14

The longest common substring problem according to wiki can be solved using a suffix tree.
From wiki:

The longest common substrings of a set of strings can be found by building a generalised suffix tree for the strings, and then finding the deepest internal nodes which have leaf nodes from all the strings in the subtree below it

I don't get this.
Example: if I have:
ABCDE and XABCZ
then the suffix tree is (some branches from XABCZ omitted due to space):
enter image description here

The longest common substring is ABC but it is not I can not see how the description of wiki helps here.
ABC is not the deepest internal nodes with leaf nodes.
Any help to understand how this works?

Cratylus
  • 52,998
  • 69
  • 209
  • 339
  • `ABC is not the deepest internal nodes with leaf nodes.` No, but ABC *is* the longest *common* string of nodes anywhere in the tree. The next longest ones are `B-C` and `D-E`, with two nodes each. – Robert Harvey Jun 12 '12 at 20:15
  • Yes `ABC` is the longest common string.
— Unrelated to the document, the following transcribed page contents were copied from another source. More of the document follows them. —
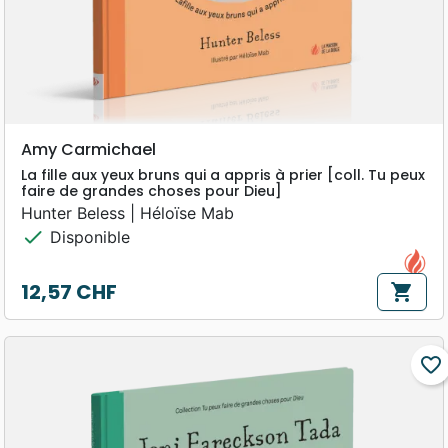
Amy Carmichael
La fille aux yeux bruns qui a appris à prier [coll. Tu peux
faire de grandes choses pour Dieu]
Hunter Beless | Héloïse Mab
check
Disponible
12,57 CHF
shopping_cart
Prix
favorite_border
But I don't understand how the wiki description would actually help me find it programmatically – Cratylus Jun 12 '12 at 20:20
  • 4
    You have to read the other Wiki: http://en.wikipedia.org/wiki/Generalised_suffix_tree. There are probably some better (more easily understandable) resources [here](https://www.google.com/search?q=generalized+suffix+tree). See also http://stackoverflow.com/questions/969448/generalized-suffix-tree-java-implementation – Robert Harvey Jun 12 '12 at 20:22
  • @user384706 - I think part of the problem is that's not a proper suffix tree. You should only one branch that starts root-A-B-C, and the C would have two children: D-E and Z. Similar for the rest of the branches. What you have there is basically just a list of suffixes that all have a root node pointing at them. – twalberg Jun 12 '12 at 20:36
  • @twalberg:Yes, you are right. The 2 blue branches would be one. But in this case how could I programmatically find them? It is not clear to me how the wiki description helps – Cratylus Jun 12 '12 at 20:46
  • @user384706 - The function that properly creates the suffix tree from the set of input strings would find them. You essentially start with an empty tree (note, not a binary tree, as each node may have many children) and insert each suffix into the tree once. There's some other bookkeeping involved as well, but that's the core concept. – twalberg Jun 12 '12 at 20:52
  • @twalberg:After the tree is build, it must be somehow traversed in order to find the nodes that represent the longest substring.How are these actually located is what I am missing here – Cratylus Jun 12 '12 at 20:55
  • @user384706 Once you have the tree built, you can walk the tree in any way you want (in order, pre order, post order, etc.), and keep track of the deepest node you find that has at least one child belonging to a suffix of every input string - of course that implies that every node has some information pointing to which suffix of which string caused this node to be created - that's the extra bookkeeping I was referring to. The wiki has links to a couple well known algorithms. – twalberg Jun 12 '12 at 20:59
  • @twalberg:Ok, but how does this traversal fit-in with the "recipe" described by wiki in my OP quote? – Cratylus Jun 12 '12 at 21:03
  • @user384706 Maybe I don't understand what you're asking, but I don't know how to make the "recipe" any clearer than that - build a generalized suffix tree (using Ukkonen's algorithm or McCreight's algorithm or some variant), then walk through the tree nodes to find the deepest one(s) having children that originated in all of the original strings. – twalberg Jun 12 '12 at 21:18

2 Answers2

8

Like what's been said before, your tree is incorrect.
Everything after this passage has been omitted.